Model your working capital scenarios with the Working Capital Simulator.
Author: Yanni Papoutsi - Fractional VP of Finance and Strategy for early-stage startups - Author, Exit Ready Published: 2026-03-14 - Last updated: 2026-03-14
Reading time: ~12 min
What Working Capital Is and Why Buyers Care
Working capital is the operating cash needed to run a business: customer invoices you have not collected (accounts receivable), inventory you have purchased but not sold, and cash minus money you owe vendors (accounts payable) and accrued expenses. The formula is simple: WC = (AR + Inventory + Cash) - (AP + Accrued Expenses).
A typical e-commerce company needs 30-45 days of working capital. If daily revenue is $100K, you need roughly $3-4.5M in WC to operate: $2.5M in customer invoices (30-45 days of AR), $1M in inventory, minus $500K in vendor payables. When you sell the company, the buyer assumes all of these balances. The buyer needs that $3-4.5M in WC to keep the business running post-close.
This is where the adjustment comes in. The buyer does not want to pay for 50 days of WC if 30 days is standard. And they do not want to overpay for excess inventory that sits unused. So the deal is structured with a target WC level. If actual WC at closing exceeds the target, the buyer pays the seller additional cash (dollar-for-dollar). If actual WC falls short, the buyer withholds funds from the seller's purchase price (or deducts from an escrow).
For example: You agree on a $100M deal price with a target WC of $5M. At closing, actual WC is measured at $5.5M (higher than expected because a large customer paid slowly). The buyer pays you an additional $500K. Conversely, if actual WC is $4.5M, the buyer deducts $500K from your proceeds. This seems fair in theory, but in practice, it is where deals leak value.
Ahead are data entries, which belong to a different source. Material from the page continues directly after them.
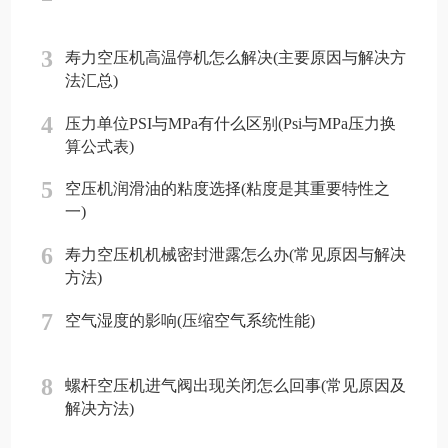
3
寿力空压机高温停机怎么解决(主要原因与解决方
法汇总)
4
压力单位PSI与MPa有什么区别(Psi与MPa压力换
算公式表)
5
空压机润滑油的粘度选择(粘度是其重要特性之
一)
6
寿力空压机机械密封泄露怎么办(常见原因与解决
方法)
7
空气湿度的影响(压缩空气系统性能)
8
螺杆空压机进气阀出现关闭怎么回事(常见原因及
解决方法)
The Peg Mechanism and How It Works
The working capital mechanism is typically structured as a peg or target system. At signing, you provide a balance sheet showing your estimated WC. This becomes the target. The calculation is:
Adjustment = Actual Closing WC - Target WC
If the adjustment is positive (actual exceeds target), the seller (you) receives cash. If it is negative, you owe money back. The challenge is defining "actual closing WC" and "target WC" in a way that is fair and not manipulated by the buyer.
Best practice: Use your last audited or reviewed balance sheet as the baseline target. If your balance sheet as of June 30 shows $5M WC, that becomes the target. At closing (say, September 30), the buyer measures actual WC using the same accounting methods and policies you used historically. Any variance triggers an adjustment.
The devil is in the details:
- Which accounting methods apply? Your historical GAAP accounting or the buyer's accounting policies?
- How are reserves calculated? Are reserves for bad debt, inventory obsolescence, and returns calculated using historical percentages or buyer estimates?
- What is included in WC? Does it include deferred revenue (customer prepayments) as a reduction?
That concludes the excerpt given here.